I wanted to ask about this.

I know if I call someone at an office and they are not there, the secretary can say, "אינו".

Would it be correct to say, '.כן, ישו' ?


----------



## arbelyoni

.כן, הוא ישנו

יֶשְנוֹ - masculine singular
יֶשְנָה - feminine singular
יֶשְנָם - masculine plural
יֶשְנָן - feminine plural


----------



## refiZ

מדהים.

So, is there no distinction between the forum for 'אנחנו' and 'הם' ?

I am thinking of 'איננו' and 'הננו' . 

Thanks for the help!


----------



## arielipi

אינם, איננו
הנם, הננו.


----------



## Drink

arbelyoni said:


> יֶשְנָהּ - feminine singular



Just to be picky, the ה should have a mappiq.


----------



## refiZ

Ok.
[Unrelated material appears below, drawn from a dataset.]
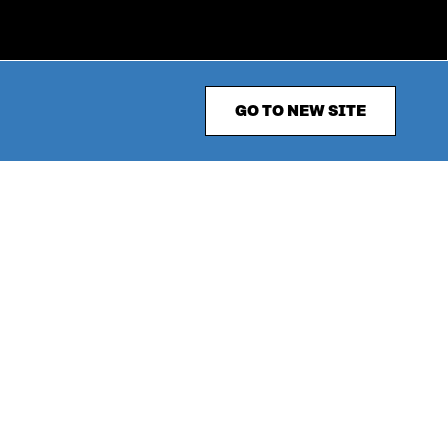
GO TO NEW SITE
So, there is no form like ישננו?


----------



## arielipi

refiZ said:


> Ok. So, there is no form like ישננו?


a very good question which once i saw this thread i asked myself; it sound weird but i dont see an inherent reason it shouldnt be ok, though if its not it would be not surprising.


----------



## David S

arbelyoni said:


> .כן, הוא ישנו
> 
> יֶשְנוֹ - masculine singular
> יֶשְנָה - feminine singular
> יֶשְנָם - masculine plural
> יֶשְנָן - feminine plural



In what contexts are these forms used in everyday speech?


----------



## arbelyoni

Drink said:


> Just to be picky, the ה should have a mappiq.


True


refiZ said:


> מדהים.
> 
> So, is there no distinction between the forum for 'אנחנו' and 'הם' ?
> 
> I am thinking of 'איננו' and 'הננו' .
> 
> Thanks for the help!





refiZ said:


> Ok. So, there is no form like ישננו?


Biblical Hebrew shows at least two more forms of יש with nominal suffixes: יֶשְׁךָ and יֶשְׁכֶם, so ישננו is possible. In Modern Hebrew, however, these forms are obsolescent


David S said:


> In what contexts are these forms used in everyday speech?


1) נמצא ("is there"):
 שלום, דיוויד ישנו?

2) קיים or יש ("there is"):
אומרים ישנה ארץ
איפה ישנם עוד אנשים כמו האיש ההוא


----------